Search the records for the word "badge" and copy each line in which it appears.
----- AVAILABLE DATA
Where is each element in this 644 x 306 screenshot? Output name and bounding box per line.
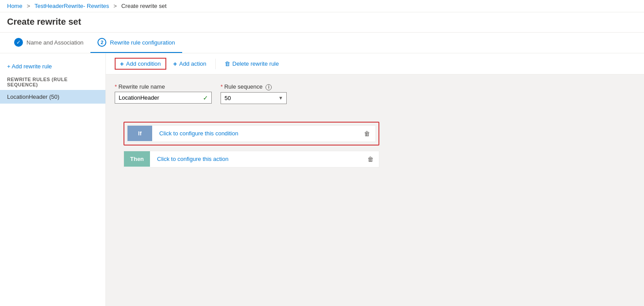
- rule-sequence-required-marker: *: [221, 83, 223, 90]
- rule-sequence-select[interactable]: 50: [221, 92, 287, 104]
- tab-rewrite-rule-config[interactable]: 2 Rewrite rule configuration: [90, 33, 182, 53]
- tabs-bar: ✓ Name and Association 2 Rewrite rule co…: [0, 33, 644, 53]
- action-row: Then Click to configure this action 🗑: [124, 151, 379, 168]
- action-delete-button[interactable]: 🗑: [362, 151, 379, 167]
- content-area: + Add condition + Add action 🗑 Delete re…: [106, 53, 644, 306]
- rule-name-check-icon: ✓: [203, 94, 208, 101]
- plus-icon-action: +: [173, 60, 177, 67]
- rule-name-field: * Rewrite rule name ✓: [115, 83, 212, 104]
- breadcrumb-rewrite[interactable]: TestHeaderRewrite- Rewrites: [34, 3, 109, 9]
- trash-icon-condition: 🗑: [364, 130, 370, 137]
- sidebar-rule-item[interactable]: LocationHeader (50): [0, 90, 105, 104]
- plus-icon: +: [120, 60, 124, 67]
- toolbar-separator: [215, 59, 216, 69]
- add-action-label: Add action: [179, 60, 206, 67]
- add-condition-button[interactable]: + Add condition: [115, 58, 166, 70]
- condition-row: If Click to configure this condition 🗑: [127, 125, 376, 142]
- action-configure-link[interactable]: Click to configure this action: [150, 151, 362, 167]
- breadcrumb-sep2: >: [113, 3, 117, 9]
- delete-rewrite-rule-button[interactable]: 🗑 Delete rewrite rule: [219, 58, 285, 69]
- tab-check-icon: ✓: [14, 38, 23, 47]
- sidebar: + Add rewrite rule REWRITE RULES (RULE S…: [0, 53, 106, 306]
- breadcrumb-home[interactable]: Home: [7, 3, 22, 9]
- add-rewrite-rule-button[interactable]: + Add rewrite rule: [0, 60, 105, 72]
- rule-name-label: * Rewrite rule name: [115, 83, 212, 90]
- sidebar-section-title: REWRITE RULES (RULE SEQUENCE): [0, 72, 105, 90]
- toolbar: + Add condition + Add action 🗑 Delete re…: [106, 53, 644, 75]
- condition-configure-link[interactable]: Click to configure this condition: [152, 126, 359, 141]
- rule-sequence-label-text: Rule sequence: [224, 83, 262, 90]
- rule-sequence-label: * Rule sequence i: [221, 83, 287, 90]
- then-badge: Then: [124, 151, 150, 167]
- tab-name-association[interactable]: ✓ Name and Association: [7, 33, 90, 53]
- tab-name-association-label: Name and Association: [26, 39, 83, 46]
- condition-area: If Click to configure this condition 🗑 T…: [106, 113, 644, 176]
- rule-name-required-marker: *: [115, 83, 117, 90]
- add-condition-label: Add condition: [126, 60, 161, 67]
- form-area: * Rewrite rule name ✓ * Rule sequence i: [106, 75, 644, 113]
- tab-circle-icon: 2: [97, 38, 106, 47]
- if-badge: If: [127, 126, 152, 141]
- rule-name-input-wrap: ✓: [115, 92, 212, 104]
- main-layout: + Add rewrite rule REWRITE RULES (RULE S…: [0, 53, 644, 306]
- rule-sequence-select-wrap: 50 ▼: [221, 92, 287, 104]
- breadcrumb: Home > TestHeaderRewrite- Rewrites > Cre…: [0, 0, 644, 12]
- trash-icon-toolbar: 🗑: [225, 60, 230, 67]
- tab-rewrite-rule-config-label: Rewrite rule configuration: [110, 39, 175, 46]
- rule-name-label-text: Rewrite rule name: [118, 83, 165, 90]
- condition-box-wrapper: If Click to configure this condition 🗑: [124, 122, 379, 146]
- condition-delete-button[interactable]: 🗑: [359, 126, 375, 142]
- form-row: * Rewrite rule name ✓ * Rule sequence i: [115, 83, 635, 104]
- breadcrumb-current: Create rewrite set: [121, 3, 167, 9]
- breadcrumb-sep1: >: [27, 3, 30, 9]
- trash-icon-action: 🗑: [367, 156, 374, 163]
- delete-rule-label: Delete rewrite rule: [232, 60, 279, 67]
- add-action-button[interactable]: + Add action: [168, 58, 212, 70]
- rule-sequence-field: * Rule sequence i 50 ▼: [221, 83, 287, 104]
- page-title: Create rewrite set: [0, 12, 644, 33]
- rule-sequence-info-icon[interactable]: i: [266, 84, 272, 90]
- rule-name-input[interactable]: [115, 92, 212, 104]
----------
▸ ANSWER SPACE
- then-badge: Then: [124, 151, 150, 167]
- if-badge: If: [127, 126, 152, 141]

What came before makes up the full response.